Let’s look at the numbers. Gross non-performing assets have fallen to 1.8%, their lowest level in decades. Net NPAs have shrunk to 0.4%, suggesting that the stock of unresolved stress has become remarkably small. Capital adequacy stands at 17.7%, while common equity capital is comfortably above regulatory requirements. Collectively, banks generated more than Rs four lakh crore in profits over the past year.
In simple words, this means banks are no longer in recovery mode but is clearly on a growth path. Not too long ago, capital was scarce, provisioning consumed earnings and large corporate defaults dominated headlines. Public sector banks required repeated government recapitalisation, while private lenders were forced to tighten underwriting standards after discovering that rapid loan growth often comes with hidden risks. The clean-up was painful, politically contentious and expensive. Looking back, it also appears to have been necessary.

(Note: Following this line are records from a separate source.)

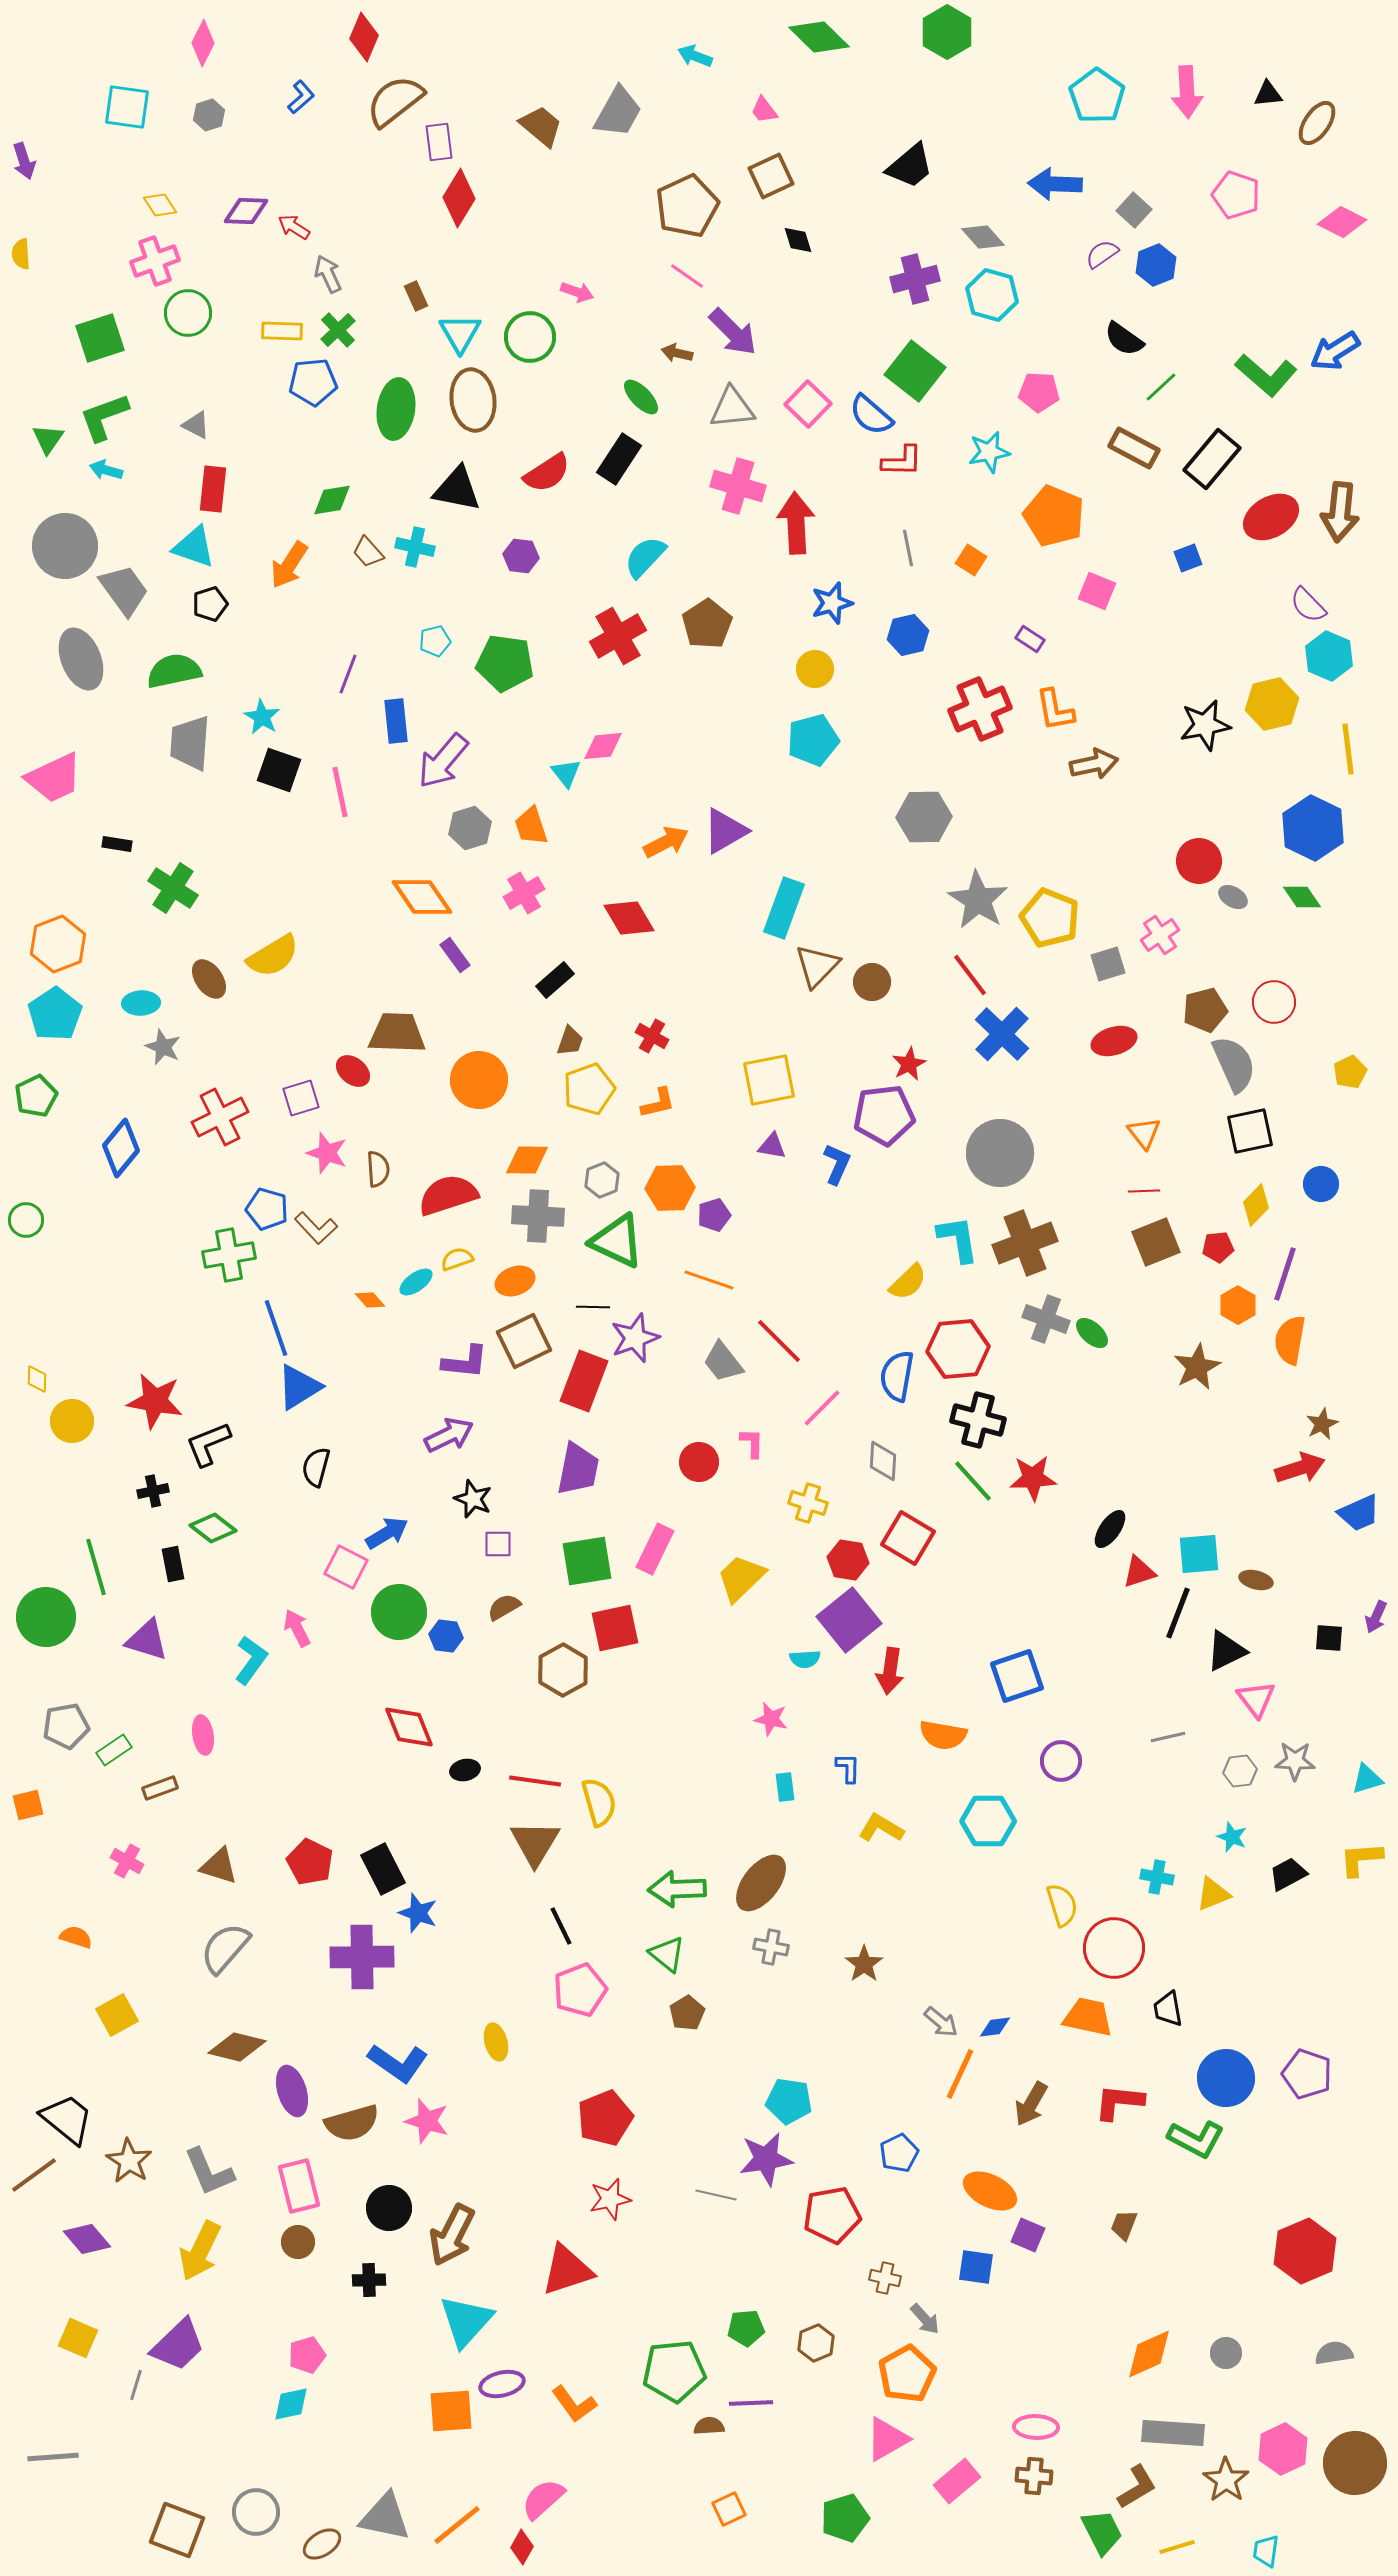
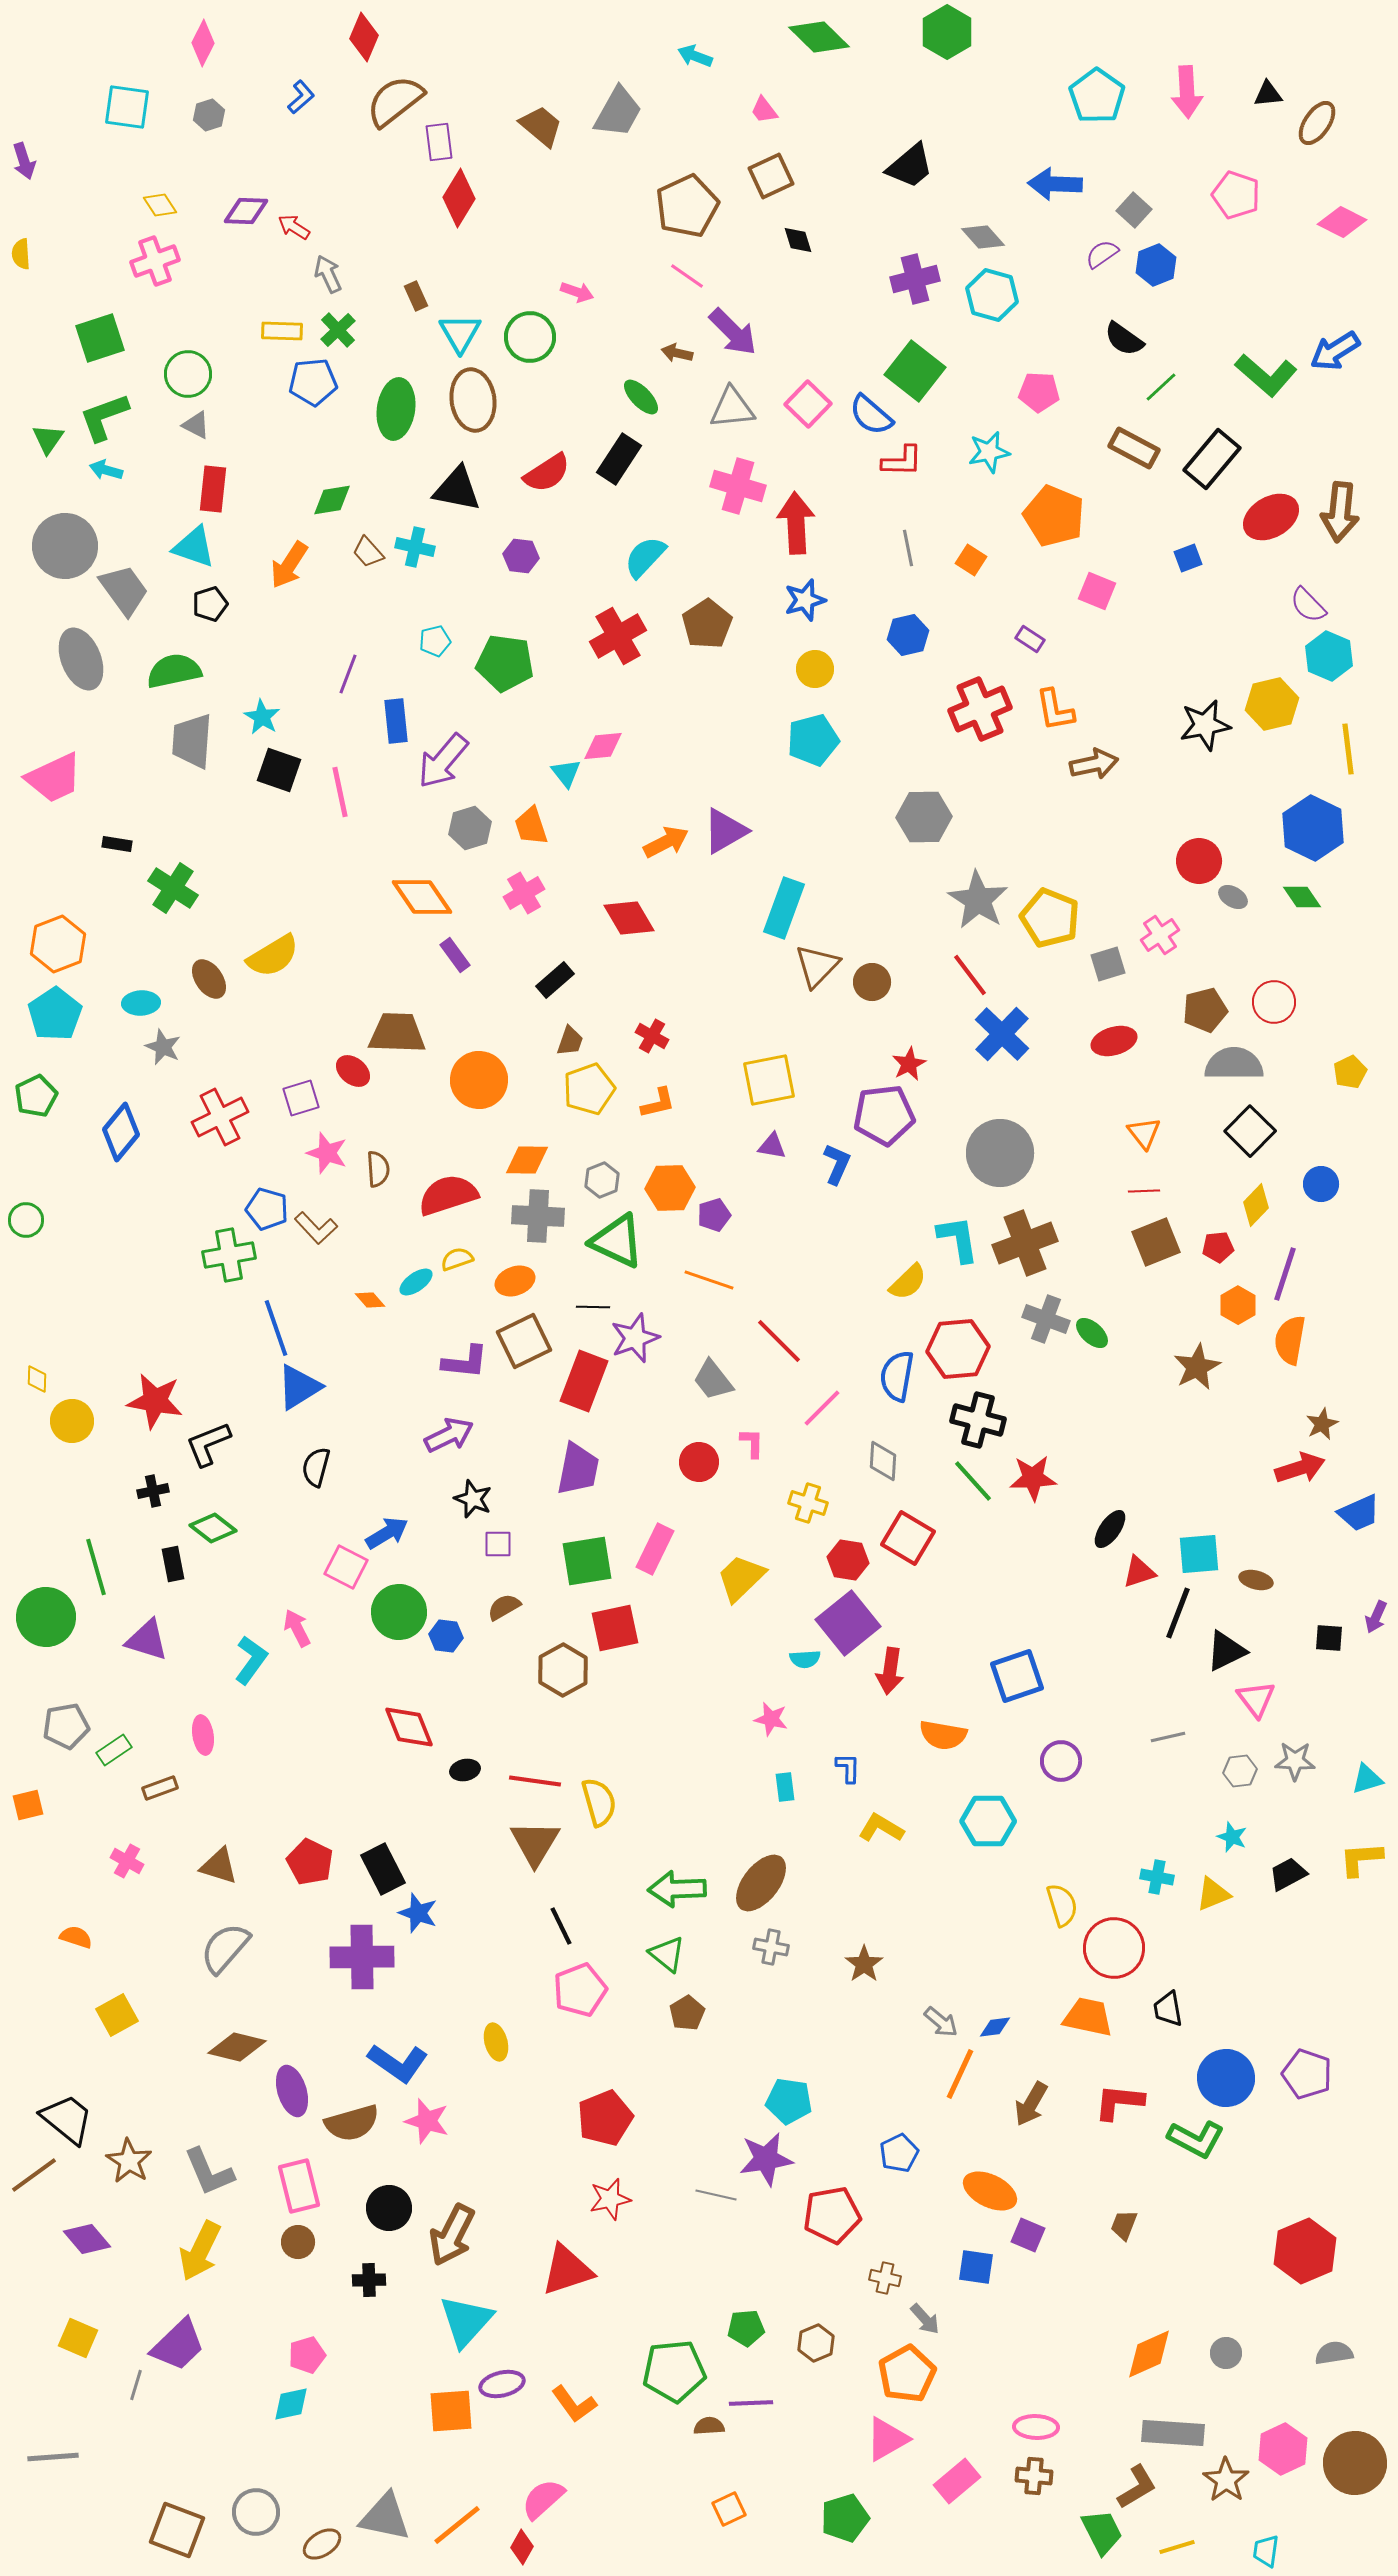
green circle at (188, 313): moved 61 px down
blue star at (832, 603): moved 27 px left, 3 px up
gray trapezoid at (190, 743): moved 2 px right, 2 px up
gray semicircle at (1234, 1064): rotated 66 degrees counterclockwise
black square at (1250, 1131): rotated 33 degrees counterclockwise
blue diamond at (121, 1148): moved 16 px up
gray trapezoid at (723, 1362): moved 10 px left, 18 px down
purple square at (849, 1620): moved 1 px left, 3 px down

The RBI stress tests show that even under severe macroeconomic shocks, the banking system remains comfortably above minimum capital requirements. Stress tests are exercises in imagining what happens when things go wrong. It does suggest that today’s banks are far better prepared for one than they were a decade ago.
Going ahead, the concern is unsecured retail credit. Personal loans and credit cards have grown rapidly over the past few years, prompting the RBI to repeatedly caution lenders against complacency. Once again, the data suggests that this pocket needs closer attention.
The widening credit-deposit growth figures are another point of debate. Credit continues to grow faster than deposits. That gap cannot widen indefinitely. Banks are already competing harder for household savings, pushing up deposit rates and increasing funding costs. If policy rates soften over the next year, maintaining today’s record profitability may prove more difficult than investors currently expect. The easy gains from widening lending spreads are largely behind us.
The latest Financial Stability Report is therefore less a victory lap than a reminder of what disciplined regulation can achieve. Indian banks have finally earned the market’s confidence. The challenge now is ensuring that confidence does not become the foundation for the next wave of excess.